_WHAT TO WORK ON_: Transcribe the following entries letter for letter, without the pictures.

_RECORDS FOR THE TASK_:
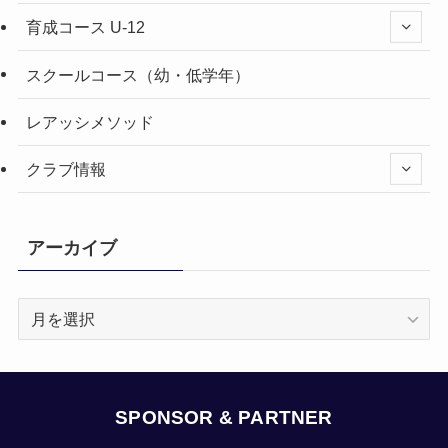
育成コース U-12
スクールコース（幼・低学年）
レアッシメソッド
クラブ情報
アーカイブ
ア
ー
カ
イ
ブ
SPONSOR & PARTNER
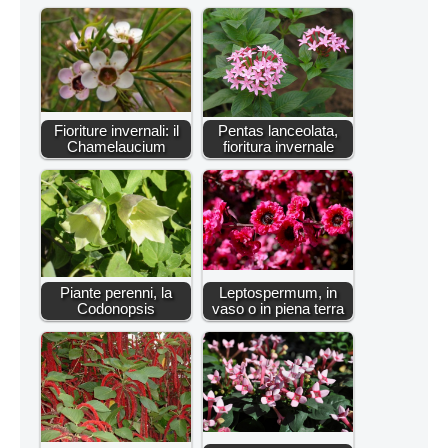
Fioriture invernali: il
Pentas lanceolata,
Chamelaucium
fioritura invernale
Piante perenni, la
Leptospermum, in
Codonopsis
vaso o in piena terra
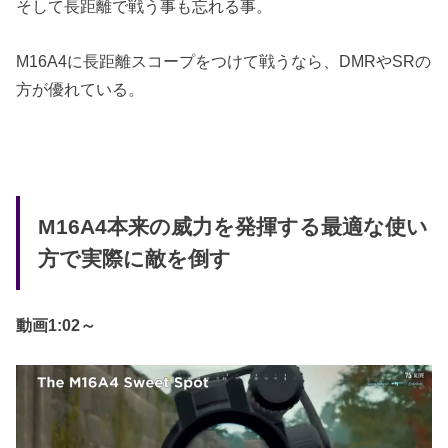
そして長距離で戦う事も忘れる事。
M16A4に長距離スコープをつけて戦うなら、DMRやSRの
方が優れている。
M16A4本来の威力を発揮する最適な使い
方で実際に敵を倒す
動画1:02～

_SOLUTION FOR THIS EXERCISE_:
育成コース U-12
スクールコース（幼・低学年）
レアッシメソッド
クラブ情報
アーカイブ
ア
ー
カ
イ
ブ
SPONSOR & PARTNER
Fioriture invernali: il
Pentas lanceolata,
Chamelaucium
fioritura invernale
Piante perenni, la
Leptospermum, in
Codonopsis
vaso o in piena terra
そして長距離で戦う事も忘れる事。
M16A4に長距離スコープをつけて戦うなら、DMRやSRの
方が優れている。
M16A4本来の威力を発揮する最適な使い
方で実際に敵を倒す
動画1:02～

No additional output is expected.